◆ **About this task**: Of all the entries below, retype only the lines from the one with "تکنیک لوله های چدنی" through the one with "لوله و اتصالات پنج لایه نیوپایپ", exactly as they appear.

◆ **Provided material**:

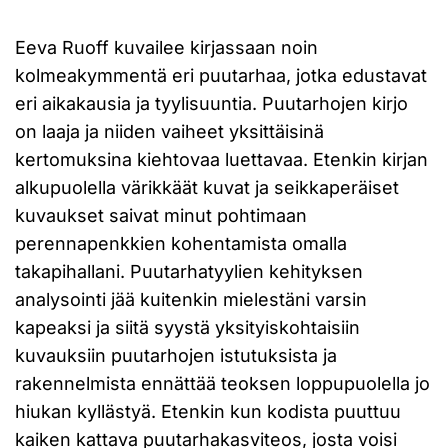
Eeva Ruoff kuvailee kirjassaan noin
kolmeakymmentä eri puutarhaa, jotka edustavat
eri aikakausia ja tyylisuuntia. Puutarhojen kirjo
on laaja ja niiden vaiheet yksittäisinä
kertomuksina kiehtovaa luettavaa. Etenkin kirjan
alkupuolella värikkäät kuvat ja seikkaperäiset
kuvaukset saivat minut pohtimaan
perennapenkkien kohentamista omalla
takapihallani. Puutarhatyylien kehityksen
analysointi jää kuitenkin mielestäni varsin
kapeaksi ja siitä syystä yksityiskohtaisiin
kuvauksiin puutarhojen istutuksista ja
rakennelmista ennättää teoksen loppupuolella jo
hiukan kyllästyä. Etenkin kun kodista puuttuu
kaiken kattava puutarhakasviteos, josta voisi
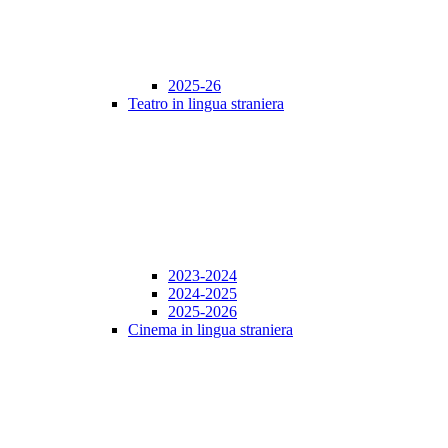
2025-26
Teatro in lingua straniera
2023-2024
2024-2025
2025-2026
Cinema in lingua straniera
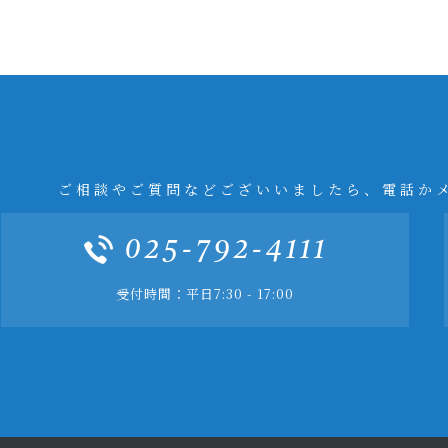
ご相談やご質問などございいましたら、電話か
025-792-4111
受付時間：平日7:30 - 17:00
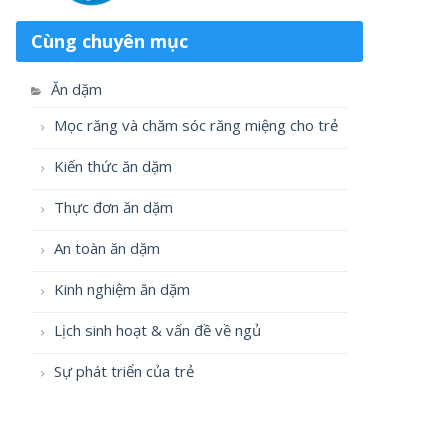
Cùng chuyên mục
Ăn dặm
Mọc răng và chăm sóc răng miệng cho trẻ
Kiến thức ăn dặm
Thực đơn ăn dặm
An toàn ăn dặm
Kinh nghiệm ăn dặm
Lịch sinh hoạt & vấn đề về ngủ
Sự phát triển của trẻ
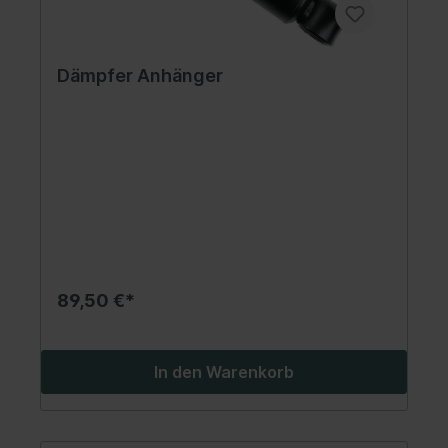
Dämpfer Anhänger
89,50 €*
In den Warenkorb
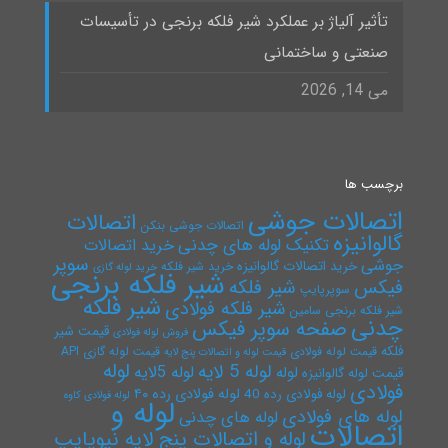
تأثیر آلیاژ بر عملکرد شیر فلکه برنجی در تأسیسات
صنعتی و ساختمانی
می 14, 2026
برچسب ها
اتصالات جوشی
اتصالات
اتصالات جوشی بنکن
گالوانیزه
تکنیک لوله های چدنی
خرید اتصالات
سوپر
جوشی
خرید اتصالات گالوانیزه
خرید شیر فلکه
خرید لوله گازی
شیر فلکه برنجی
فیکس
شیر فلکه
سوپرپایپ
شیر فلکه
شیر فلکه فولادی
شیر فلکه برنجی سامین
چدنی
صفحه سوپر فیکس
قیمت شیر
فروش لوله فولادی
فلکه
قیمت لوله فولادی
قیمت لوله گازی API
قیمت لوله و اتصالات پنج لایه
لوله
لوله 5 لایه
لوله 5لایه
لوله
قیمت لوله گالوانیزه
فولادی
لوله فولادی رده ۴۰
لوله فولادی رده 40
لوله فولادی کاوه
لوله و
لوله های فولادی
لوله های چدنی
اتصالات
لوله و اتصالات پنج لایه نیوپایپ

==

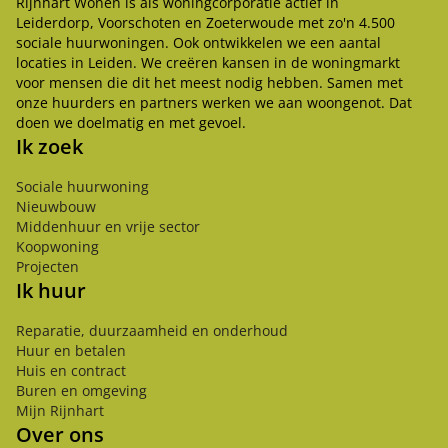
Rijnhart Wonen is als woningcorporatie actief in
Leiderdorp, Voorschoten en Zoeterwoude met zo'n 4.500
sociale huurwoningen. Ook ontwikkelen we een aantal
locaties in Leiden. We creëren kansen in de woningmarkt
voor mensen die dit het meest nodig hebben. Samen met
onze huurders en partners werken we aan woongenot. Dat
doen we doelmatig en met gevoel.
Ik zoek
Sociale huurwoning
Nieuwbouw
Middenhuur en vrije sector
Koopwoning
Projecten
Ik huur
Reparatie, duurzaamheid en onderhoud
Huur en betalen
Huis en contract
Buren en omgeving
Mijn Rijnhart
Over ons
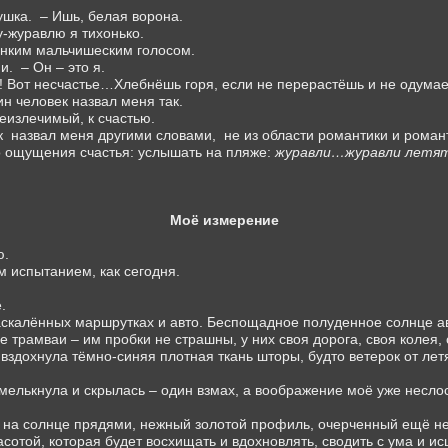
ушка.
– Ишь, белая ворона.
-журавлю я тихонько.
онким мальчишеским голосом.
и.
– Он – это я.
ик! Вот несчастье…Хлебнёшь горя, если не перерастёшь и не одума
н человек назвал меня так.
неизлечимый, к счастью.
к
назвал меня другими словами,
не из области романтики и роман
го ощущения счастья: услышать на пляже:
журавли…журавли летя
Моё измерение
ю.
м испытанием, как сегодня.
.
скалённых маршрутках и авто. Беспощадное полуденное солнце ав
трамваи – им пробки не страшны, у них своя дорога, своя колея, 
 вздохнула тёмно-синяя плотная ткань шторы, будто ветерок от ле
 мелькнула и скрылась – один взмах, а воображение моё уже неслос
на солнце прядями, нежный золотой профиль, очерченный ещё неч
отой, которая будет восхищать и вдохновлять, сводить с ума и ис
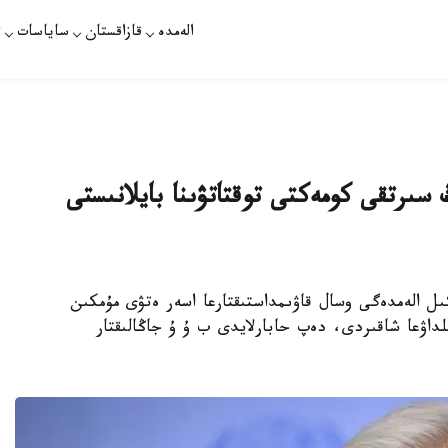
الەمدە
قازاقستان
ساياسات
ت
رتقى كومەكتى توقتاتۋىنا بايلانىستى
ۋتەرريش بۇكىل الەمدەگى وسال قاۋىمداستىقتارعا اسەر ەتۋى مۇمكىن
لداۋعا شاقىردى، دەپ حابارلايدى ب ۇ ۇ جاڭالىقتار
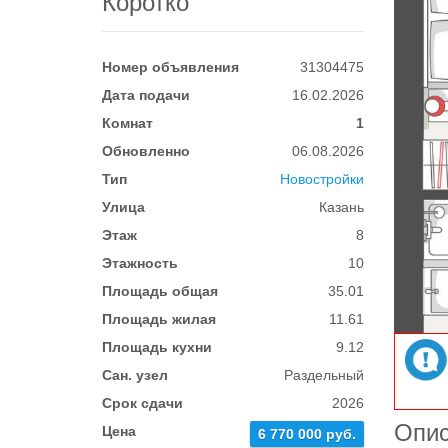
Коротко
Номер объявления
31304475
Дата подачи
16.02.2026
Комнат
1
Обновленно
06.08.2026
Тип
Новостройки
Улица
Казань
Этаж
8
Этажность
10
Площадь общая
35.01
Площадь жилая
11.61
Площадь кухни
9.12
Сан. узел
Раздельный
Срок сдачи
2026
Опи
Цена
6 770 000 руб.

--

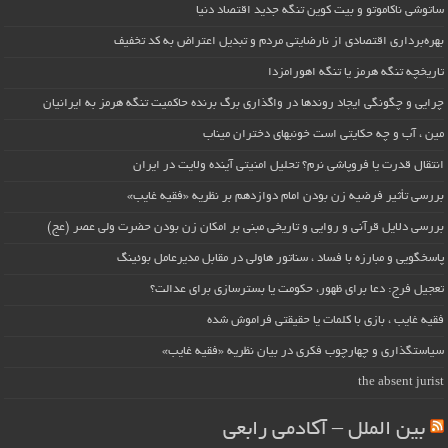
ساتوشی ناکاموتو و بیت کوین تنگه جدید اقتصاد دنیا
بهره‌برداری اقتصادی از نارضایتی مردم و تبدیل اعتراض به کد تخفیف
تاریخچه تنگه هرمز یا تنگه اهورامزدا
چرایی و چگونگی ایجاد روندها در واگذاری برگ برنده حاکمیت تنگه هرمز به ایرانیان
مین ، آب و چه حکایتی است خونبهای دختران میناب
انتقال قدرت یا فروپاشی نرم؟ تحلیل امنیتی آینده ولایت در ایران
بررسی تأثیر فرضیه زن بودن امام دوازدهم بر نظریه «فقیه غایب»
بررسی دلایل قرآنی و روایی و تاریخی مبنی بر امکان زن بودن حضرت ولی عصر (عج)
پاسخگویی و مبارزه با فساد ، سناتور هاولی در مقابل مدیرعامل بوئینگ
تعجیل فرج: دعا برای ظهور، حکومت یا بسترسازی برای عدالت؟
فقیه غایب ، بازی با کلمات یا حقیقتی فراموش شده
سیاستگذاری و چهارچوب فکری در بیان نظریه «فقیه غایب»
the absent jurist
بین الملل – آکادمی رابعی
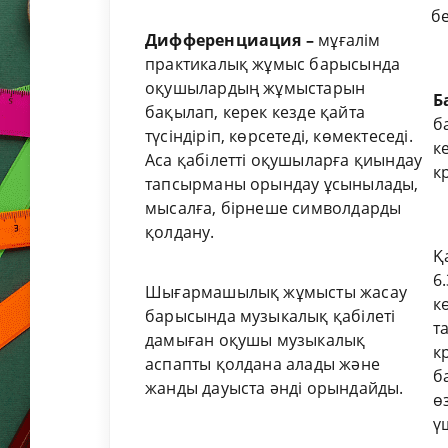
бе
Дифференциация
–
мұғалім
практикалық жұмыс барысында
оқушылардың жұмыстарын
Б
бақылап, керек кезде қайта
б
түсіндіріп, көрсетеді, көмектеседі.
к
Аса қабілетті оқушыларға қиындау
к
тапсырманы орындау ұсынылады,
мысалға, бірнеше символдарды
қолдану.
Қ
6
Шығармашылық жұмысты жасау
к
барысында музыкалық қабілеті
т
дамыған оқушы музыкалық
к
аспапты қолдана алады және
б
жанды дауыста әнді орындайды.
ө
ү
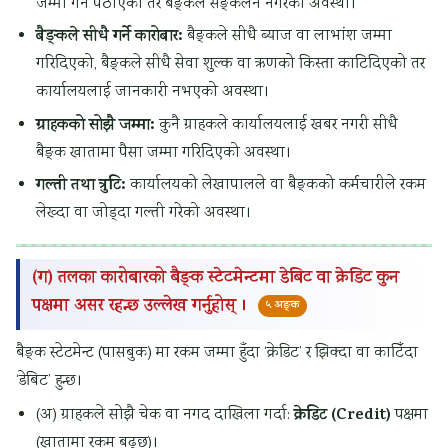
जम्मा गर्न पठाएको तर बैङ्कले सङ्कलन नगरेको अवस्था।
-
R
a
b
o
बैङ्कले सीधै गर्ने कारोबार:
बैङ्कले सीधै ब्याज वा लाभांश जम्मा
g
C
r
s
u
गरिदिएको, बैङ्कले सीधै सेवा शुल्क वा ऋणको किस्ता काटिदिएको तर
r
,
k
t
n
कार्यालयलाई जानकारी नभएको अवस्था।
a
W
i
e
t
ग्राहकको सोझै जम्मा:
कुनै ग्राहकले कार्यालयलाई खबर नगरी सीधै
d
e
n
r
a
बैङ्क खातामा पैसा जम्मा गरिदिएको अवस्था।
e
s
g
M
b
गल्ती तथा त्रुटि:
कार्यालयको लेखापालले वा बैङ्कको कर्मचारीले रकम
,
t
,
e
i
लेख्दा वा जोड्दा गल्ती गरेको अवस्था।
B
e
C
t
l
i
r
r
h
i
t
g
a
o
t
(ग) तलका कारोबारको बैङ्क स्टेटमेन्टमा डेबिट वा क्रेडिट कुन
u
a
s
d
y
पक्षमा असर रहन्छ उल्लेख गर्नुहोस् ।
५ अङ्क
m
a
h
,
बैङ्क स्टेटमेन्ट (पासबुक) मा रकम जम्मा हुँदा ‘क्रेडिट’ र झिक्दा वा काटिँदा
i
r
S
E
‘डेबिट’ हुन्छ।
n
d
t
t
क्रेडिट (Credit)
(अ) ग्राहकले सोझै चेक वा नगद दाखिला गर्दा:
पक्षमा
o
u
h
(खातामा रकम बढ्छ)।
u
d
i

◆ **Answer for the task**:
تکنیک لوله های چدنی
خرید اتصالات
سوپر
جوشی
خرید اتصالات گالوانیزه
خرید شیر فلکه
خرید لوله گازی
شیر فلکه برنجی
فیکس
شیر فلکه
سوپرپایپ
شیر فلکه
شیر فلکه فولادی
شیر فلکه برنجی سامین
چدنی
صفحه سوپر فیکس
قیمت شیر
فروش لوله فولادی
فلکه
قیمت لوله فولادی
قیمت لوله گازی API
قیمت لوله و اتصالات پنج لایه
لوله
لوله 5 لایه
لوله 5لایه
لوله
قیمت لوله گالوانیزه
فولادی
لوله فولادی رده ۴۰
لوله فولادی رده 40
لوله فولادی کاوه
لوله و
لوله های فولادی
لوله های چدنی
اتصالات
لوله و اتصالات پنج لایه نیوپایپ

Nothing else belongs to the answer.